Sorry man ive never fished mitchells bay. Ive only ever fished achcor bay once, the river, and the mile roads area. Ive always heard good things though about mitchells bay. Id say if your going in august I would start in 10 feet of water or deeper.. Visit lakestclair network to. Its a good site and guys willng to help. And they have a good map on the site of the lake. It will tell you were there may be any rock piles or denser weeds in your area and i would key in on those areas...
Good luck and let us know how you do. Im going up mid september with a small group. To the river though(st.clair)


----------



## lil goose

We fished out of Mitchel's Bay for years get ready for an awesome trip! Ok now for the stuff you need to know 1. Stay in the channels until you get out and even then keep an eye on your depth chart or you will be grounded!! 2. Make sure you know where the indian grounds are and if plan on fishing there get a licence! 3. Obey the candien laws they will ticket you for example we were trolling and had one xtra rod out and it was $150.00 ticket!! I never had a gps so all i can tell you is we always headed out and to the left once you find 6ft of water you can catch smallies on tubes and other plastics. If you keep going till you find 8 -10 fow we used to troll with cranks like shad raps and caught walleyes and smallies. Then there is the shipping lane probably 5-6 miles out there you can find walleyes and muskies! We never targeted muskies but we always caught or hooked 6-10 every year! Well i hope this helps i wish i could be more specific on gps numbers but we didn't have any last time i was up there before you needed a passport to go!! P.s. don't be afraid to throw an erie dearie or gold nugget in the deeper water or drift with bottom bouncers and nite crawler harness!! Good luck, Goose


----------



## Wmbuckeye557

X2 and the 240 hole hold good fish. Bass Haven will help you out as far as where they are. Hope your boats not real big, their ramp is a bit ruff. 

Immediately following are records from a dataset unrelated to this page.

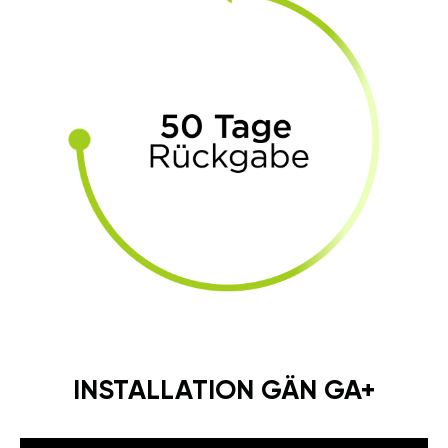
INSTALLATION GÄN GA+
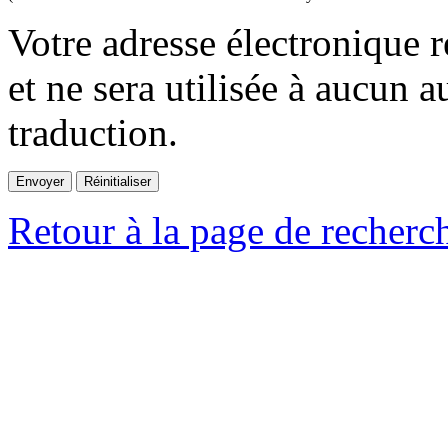
Votre adresse électronique r
et ne sera utilisée à aucun a
traduction.
Retour à la page de recherc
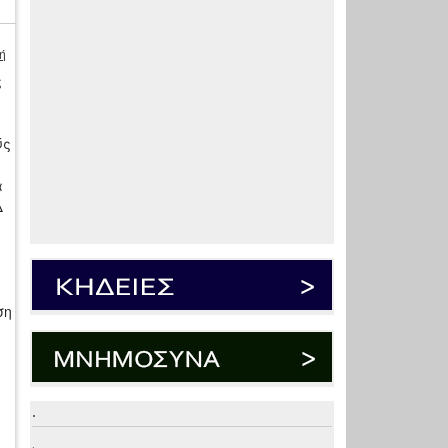
ή
ς
ύς
α
Δ
ση
.
.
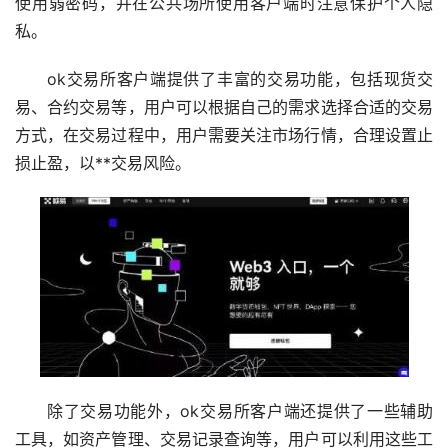
使用弱密码，并在公共场所使用客户端时注意保护个人隐
私。
ok交易所客户端提供了丰富的交易功能，包括现货交
易、合约交易等，用户可以根据自己的需求选择合适的交易
方式，在交易过程中，用户需要关注
市场
行情，合理设置止
损止盈，以**交易风险。
除了交易功能外，ok交易所客户端还提供了一些辅助
工具，如资产管理、交易记录查询等，用户可以利用这些工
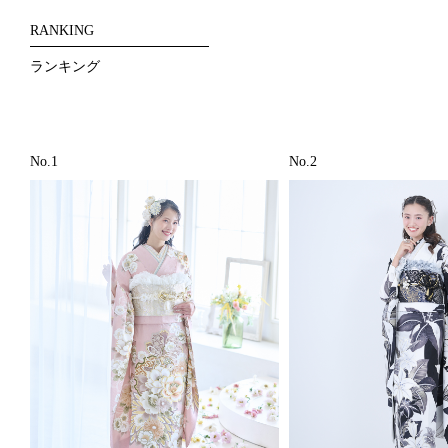
RANKING
ランキング
No.1
No.2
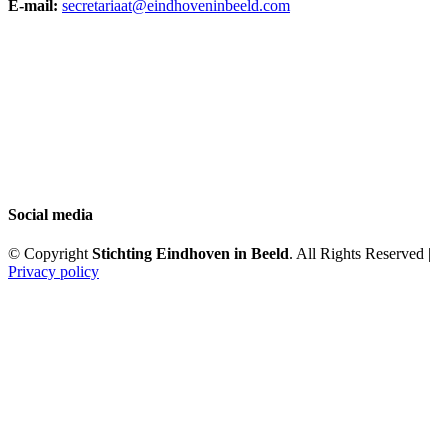
E-mail:
secretariaat@eindhoveninbeeld.com
Social media
© Copyright
Stichting Eindhoven in Beeld
. All Rights Reserved |
Privacy policy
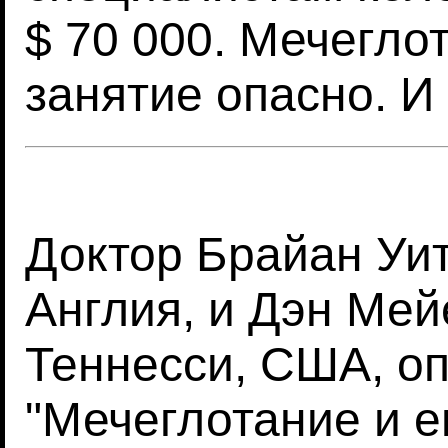
$ 70 000. Мечеглот
занятие опасно. И 
Доктор Брайан Уит
Англия, и Дэн Мей
Теннесси, США, о
"Мечеглотание и е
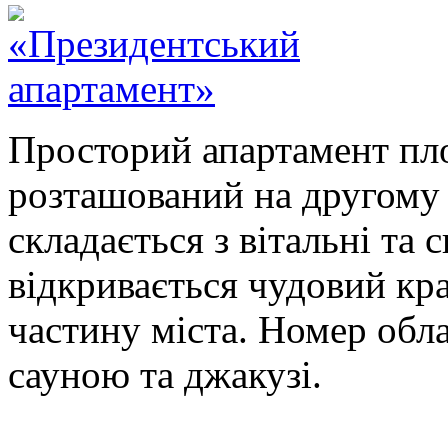
Просторий апартамент пл
розташований на другому 
складається з вітальні та 
відкривається чудовий кр
частину міста. Номер обл
сауною та джакузі.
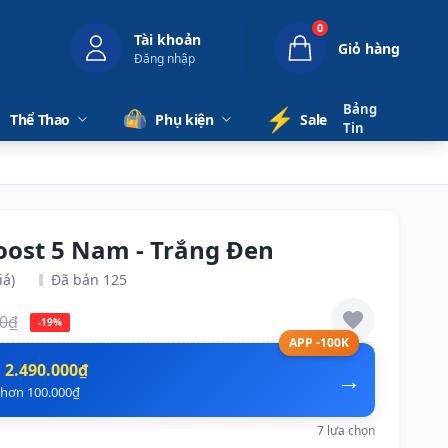
0
Tài khoản
Giỏ hàng
Đăng nhập
Bảng
⚡️
Thể Thao
Phụ kiện
Sale
Tin
oost 5 Nam - Trắng Đen
iá)
Đã bán 125
00₫
-19%
APP -100K
n
2.490.000₫
→
ẻ hơn 100.000₫
7 lựa chọn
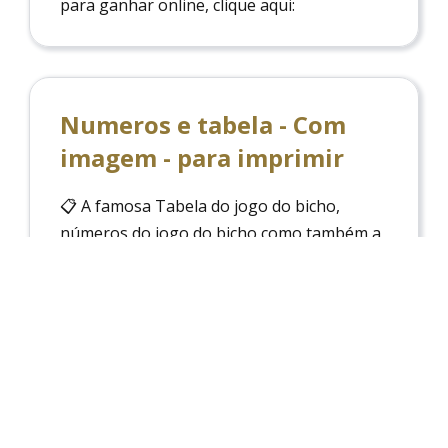
para ganhar online, clique aqui:
Numeros e tabela - Com
imagem - para imprimir
📋 A famosa Tabela do jogo do bicho,
números do jogo do bicho como também a
dezena e grupo, possiblidade de imprimir a
Tabela do jogo do Bicho!
Deu no Poste Corujinha
Encontre aqui Deu no Poste Corujinha,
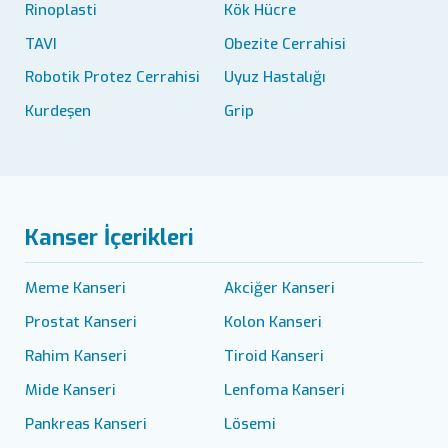
Rinoplasti
Kök Hücre
TAVI
Obezite Cerrahisi
Robotik Protez Cerrahisi
Uyuz Hastalığı
Kurdeşen
Grip
Kanser İçerikleri
Meme Kanseri
Akciğer Kanseri
Prostat Kanseri
Kolon Kanseri
Rahim Kanseri
Tiroid Kanseri
Mide Kanseri
Lenfoma Kanseri
Pankreas Kanseri
Lösemi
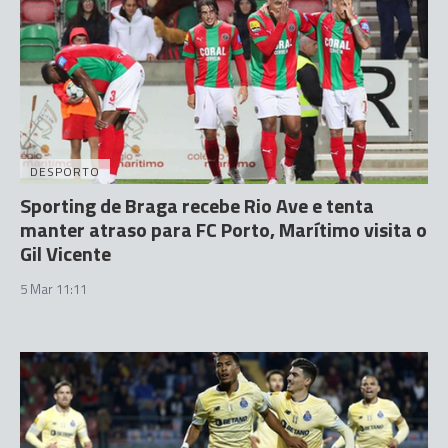
DESPORTO
Sporting de Braga recebe Rio Ave e tenta
manter atraso para FC Porto, Marítimo visita o
Gil Vicente
5 Mar 11:11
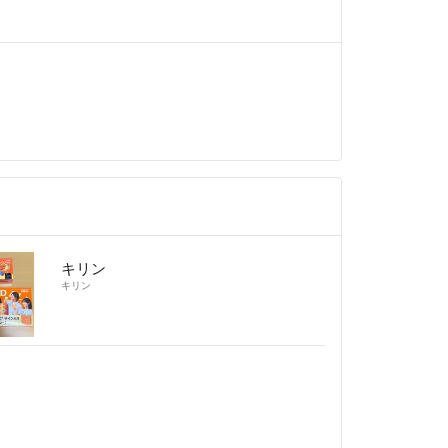
キリン
キリン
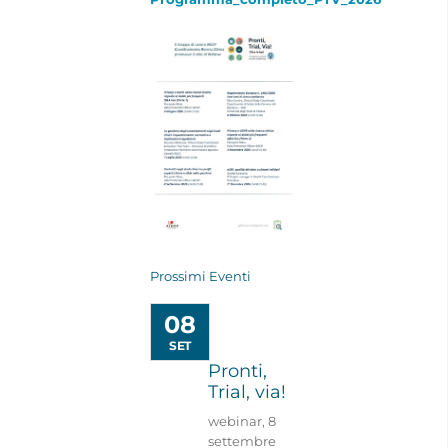
Prossimi Eventi
08
SET
Pronti,
Trial, via!
webinar, 8
settembre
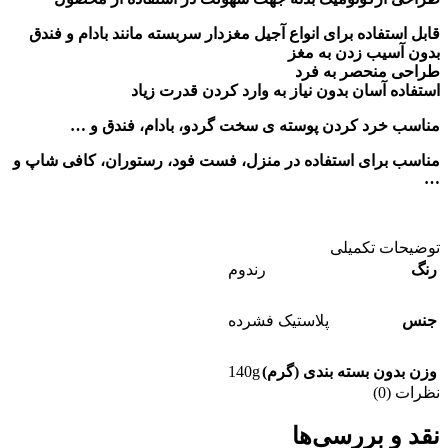
قابل استفاده برای انواع آجیل مغزدار سربسته مانند بادام و فندق
بدون آسیب زدن به مغز
طراحی منحصر به فرد
استفاده آسان بدون نیاز به وارد کردن قدرت زیاد
مناسب خرد کردن پوسته ی سخت گردو، بادام، فندق و …
مناسب برای استفاده در منزل، فست فود، رستوران، کافی شاپ و
…
توضیحات تکمیلی
رنگ
رندوم
جنس
پلاستیک فشرده
140g
وزن بدون بسته بندی (گرم)
نظرات (0)
نقد و بررسی‌ها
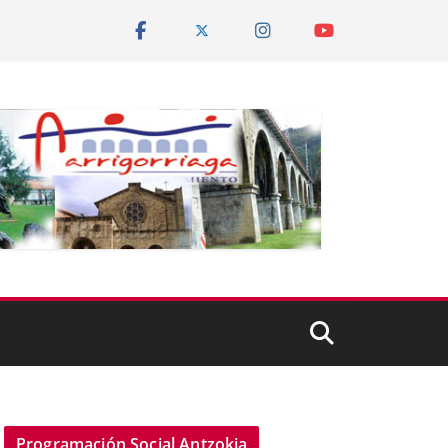
Programación Social Antzokia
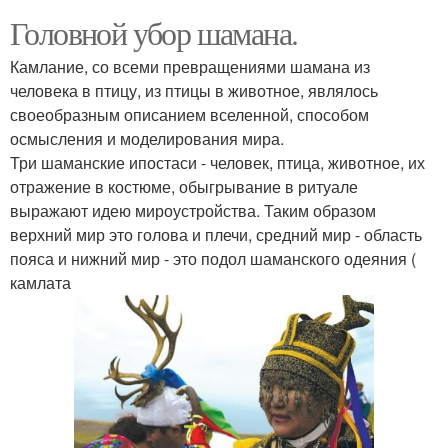
Головной убор шамана.
Камлание, со всеми превращениями шамана из
человека в птицу, из птицы в животное, являлось
своеобразным описанием вселенной, способом
осмысления и моделирования мира.
Три шаманские ипостаси - человек, птица, животное, их
отражение в костюме, обыгрывание в ритуале
выражают идею мироустройства. Таким образом
верхний мир это голова и плечи, средний мир - область
пояса и нижний мир - это подол шаманского одеяния (
камлата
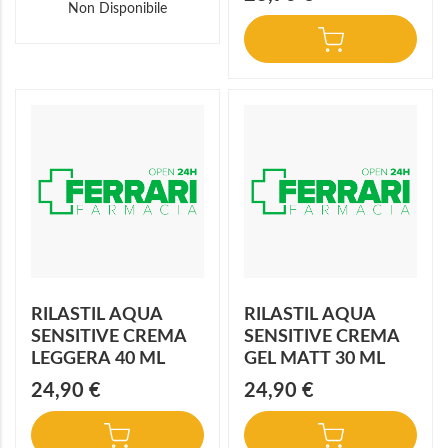
Non Disponibile
RILASTIL AQUA
RILASTIL AQUA
SENSITIVE CREMA
SENSITIVE CREMA
LEGGERA 40 ML
GEL MATT 30 ML
24,90 €
24,90 €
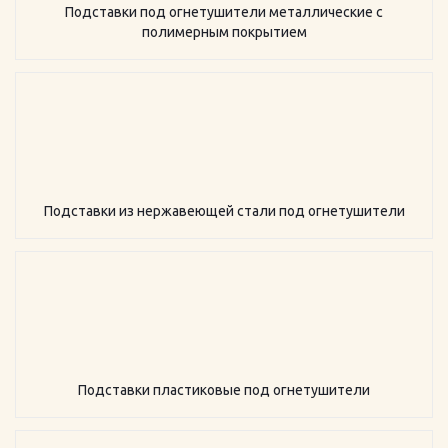
Подставки под огнетушители металлические с
полимерным покрытием
Подставки из нержавеющей стали под огнетушители
Подставки пластиковые под огнетушители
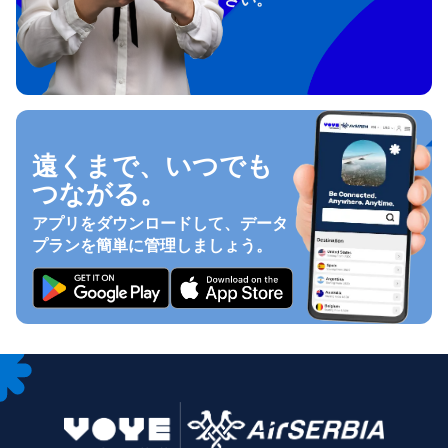
遠くまで、いつでも
つながる。
アプリをダウンロードして、データ
プランを簡単に管理しましょう。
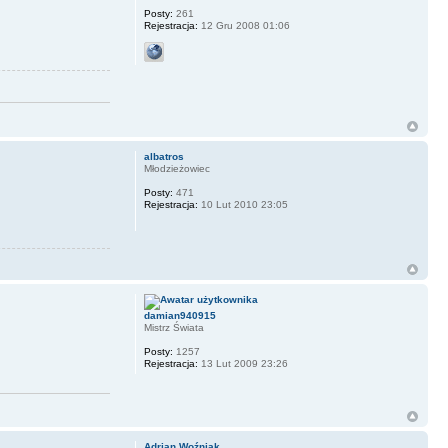
Posty:
261
Rejestracja:
12 Gru 2008 01:06
albatros
Młodzieżowiec
Posty:
471
Rejestracja:
10 Lut 2010 23:05
damian940915
Mistrz Świata
Posty:
1257
Rejestracja:
13 Lut 2009 23:26
Adrian Woźniak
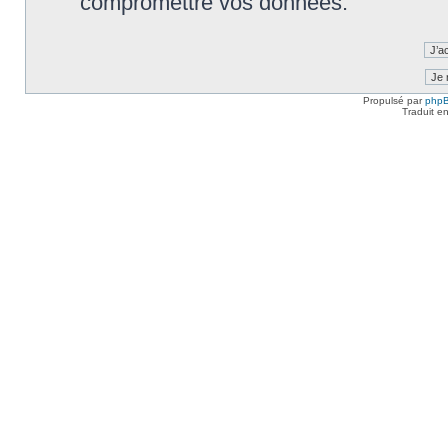
compromettre vos données.
Propulsé par
php
Traduit e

_OutdoorHub Mobile, the information engine of the outdoors._


----------



## Skunkedagain

Awesome! Thanks for the info. Will hopefully have some pics and info to post when we get back. Thanks again.


----------



## Wmbuckeye557

Look or print off the maps from the bass haven site. They will help you know what everyone is talking about. Heres a picture of a half day in mid June. XE2 to St. Luke's was the ticket but the water has to be quite warmer. What are you targeting. 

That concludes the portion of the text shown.